Businessman Salleh Marican, the one-time presidential hopeful, said in a Facebook post on Thursday (Sept 14) that he had never given an interview to the American newspaper. ST PHOTO: JONATHAN CHOO

SINGAPORE - Businessman Salleh Marican has taken issue with a New York Times report that quoted him as saying that he wanted to open an investigation into Prime Minister Lee Hsien Loong for alleged abuse of power.

The one-time presidential hopeful said in a Facebook post on Thursday (Sept 14) that he had never given an interview to the American newspaper.

He added that the quote attributed to him was "untrue" and was based on an inferrence of what he had told sociopolitical website TOC.

Mr Salleh,67, was among two businessmen who had submitted application forms to run in the presidential election, but were disqualified from contesting as they did not meet the threshold for candidates from the private sector.

Madam Halimah Yacob won in a walkover and was sworn in as President on Thursday.

The New York Times article published on Tuesday, with the headline "Singapore Has a New President, No Election Needed", had reported Mr Salleh as saying "if he was elected, he would begin an investigation into the allegations that Mr Lee abused his power in his dispute with his siblings".

Refuting this in his Facebook post, Mr Salleh said this was "inferred from an interview I gave to The Online Citizen".

He added: "That quote was untrue.

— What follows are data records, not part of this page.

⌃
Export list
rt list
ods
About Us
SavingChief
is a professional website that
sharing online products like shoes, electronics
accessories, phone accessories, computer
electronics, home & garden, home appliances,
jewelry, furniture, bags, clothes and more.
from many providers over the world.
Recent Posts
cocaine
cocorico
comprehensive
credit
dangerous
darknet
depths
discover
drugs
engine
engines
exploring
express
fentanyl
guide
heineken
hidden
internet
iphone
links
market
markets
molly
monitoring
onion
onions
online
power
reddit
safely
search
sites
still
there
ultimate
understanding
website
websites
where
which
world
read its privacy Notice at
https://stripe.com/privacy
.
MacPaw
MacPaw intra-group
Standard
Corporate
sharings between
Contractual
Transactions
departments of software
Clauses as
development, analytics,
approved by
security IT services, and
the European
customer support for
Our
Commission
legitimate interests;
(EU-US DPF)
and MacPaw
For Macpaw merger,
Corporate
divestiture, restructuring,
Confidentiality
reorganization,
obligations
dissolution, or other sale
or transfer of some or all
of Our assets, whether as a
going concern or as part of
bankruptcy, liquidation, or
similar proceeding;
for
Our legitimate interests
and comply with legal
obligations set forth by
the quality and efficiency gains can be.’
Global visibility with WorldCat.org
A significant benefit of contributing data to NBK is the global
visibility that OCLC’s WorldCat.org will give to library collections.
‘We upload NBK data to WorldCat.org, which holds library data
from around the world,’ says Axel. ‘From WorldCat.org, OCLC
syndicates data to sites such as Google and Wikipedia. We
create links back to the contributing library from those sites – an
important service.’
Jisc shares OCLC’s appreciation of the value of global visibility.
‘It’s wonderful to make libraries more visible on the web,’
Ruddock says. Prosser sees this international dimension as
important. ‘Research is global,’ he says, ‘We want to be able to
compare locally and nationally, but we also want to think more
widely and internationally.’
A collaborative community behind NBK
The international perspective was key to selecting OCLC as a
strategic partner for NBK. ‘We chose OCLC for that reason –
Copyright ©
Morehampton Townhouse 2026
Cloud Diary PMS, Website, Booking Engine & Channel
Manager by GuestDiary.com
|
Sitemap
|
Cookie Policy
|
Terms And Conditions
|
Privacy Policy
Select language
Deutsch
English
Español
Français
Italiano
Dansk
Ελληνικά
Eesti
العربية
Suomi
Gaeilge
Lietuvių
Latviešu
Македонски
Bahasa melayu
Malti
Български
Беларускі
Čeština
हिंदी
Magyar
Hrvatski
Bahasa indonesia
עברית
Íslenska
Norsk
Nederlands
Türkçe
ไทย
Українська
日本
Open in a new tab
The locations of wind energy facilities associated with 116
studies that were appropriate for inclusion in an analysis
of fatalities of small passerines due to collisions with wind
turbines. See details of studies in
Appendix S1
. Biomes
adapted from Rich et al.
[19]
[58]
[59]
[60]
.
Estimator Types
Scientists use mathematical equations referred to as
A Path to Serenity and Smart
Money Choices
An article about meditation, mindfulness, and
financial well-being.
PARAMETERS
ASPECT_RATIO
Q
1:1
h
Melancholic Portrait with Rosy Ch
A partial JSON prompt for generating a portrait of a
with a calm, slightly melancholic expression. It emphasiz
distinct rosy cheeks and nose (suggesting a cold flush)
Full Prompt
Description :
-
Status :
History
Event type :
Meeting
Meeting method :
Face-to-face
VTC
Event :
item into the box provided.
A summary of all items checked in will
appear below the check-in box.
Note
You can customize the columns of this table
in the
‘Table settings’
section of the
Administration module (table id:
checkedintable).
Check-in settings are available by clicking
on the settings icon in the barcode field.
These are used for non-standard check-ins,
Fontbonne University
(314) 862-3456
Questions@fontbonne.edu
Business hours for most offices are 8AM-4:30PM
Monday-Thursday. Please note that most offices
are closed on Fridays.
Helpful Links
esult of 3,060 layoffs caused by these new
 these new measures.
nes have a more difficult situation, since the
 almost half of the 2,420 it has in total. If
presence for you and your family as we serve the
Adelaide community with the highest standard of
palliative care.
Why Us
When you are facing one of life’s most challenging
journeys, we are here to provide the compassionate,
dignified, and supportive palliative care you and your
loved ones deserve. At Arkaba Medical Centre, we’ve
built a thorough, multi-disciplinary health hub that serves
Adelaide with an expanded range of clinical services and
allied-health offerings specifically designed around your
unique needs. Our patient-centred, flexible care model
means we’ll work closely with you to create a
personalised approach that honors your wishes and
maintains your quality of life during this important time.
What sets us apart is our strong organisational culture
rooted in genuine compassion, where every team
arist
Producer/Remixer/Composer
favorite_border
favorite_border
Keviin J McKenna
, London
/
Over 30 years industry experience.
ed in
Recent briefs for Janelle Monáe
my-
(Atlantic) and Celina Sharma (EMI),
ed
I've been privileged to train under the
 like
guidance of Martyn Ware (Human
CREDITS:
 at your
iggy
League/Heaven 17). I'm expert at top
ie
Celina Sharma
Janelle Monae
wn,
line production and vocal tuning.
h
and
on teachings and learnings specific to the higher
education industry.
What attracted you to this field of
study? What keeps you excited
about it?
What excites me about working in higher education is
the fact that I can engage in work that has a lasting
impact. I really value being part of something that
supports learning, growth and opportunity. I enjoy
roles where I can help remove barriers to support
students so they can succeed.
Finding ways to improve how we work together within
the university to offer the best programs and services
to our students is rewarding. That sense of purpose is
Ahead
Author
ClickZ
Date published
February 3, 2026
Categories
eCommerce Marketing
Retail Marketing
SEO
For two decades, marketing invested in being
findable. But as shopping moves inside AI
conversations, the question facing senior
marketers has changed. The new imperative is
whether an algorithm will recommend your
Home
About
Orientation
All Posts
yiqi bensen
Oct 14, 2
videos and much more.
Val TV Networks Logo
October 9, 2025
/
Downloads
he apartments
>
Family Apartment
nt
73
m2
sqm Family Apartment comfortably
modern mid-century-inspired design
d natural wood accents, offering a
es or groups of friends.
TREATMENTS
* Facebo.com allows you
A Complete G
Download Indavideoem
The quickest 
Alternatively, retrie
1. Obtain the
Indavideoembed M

I never said it and have not given any interview to the New York Times."

In his interview with TOC published on Sept 1, Mr Salleh, the chief executive of Second Chance Properties, had been asked a hypothetical question about how he would use his presidential powers if he won.

Specifically, he was asked whether he would be willing to use his powers as president to direct the Corrupt Practices Investigation Bureau to open an investigation into PM Lee if there were credible allegations against the Prime Minister.

The TOC had cited as an example the dispute between PM Lee and his siblings over their family home in Oxley Road. The Prime Minister's siblings had accused him of abusing his powers to prevent the demolition of the house, an allegation he has denied and addressed in a Parliamentary debate.

Mr Salleh said in his Faceook post that he had actually responded to TOC: "One of the reasons I want to be President is to do my best to ensure that the zero tolerance towards corruption continues. This has contributed to the clean reputation of this country. As President, the people of Singapore can count on me to uphold and protect Singapore's precious reputation."

He said he had written to the editor of the New York Times asking for a clarification.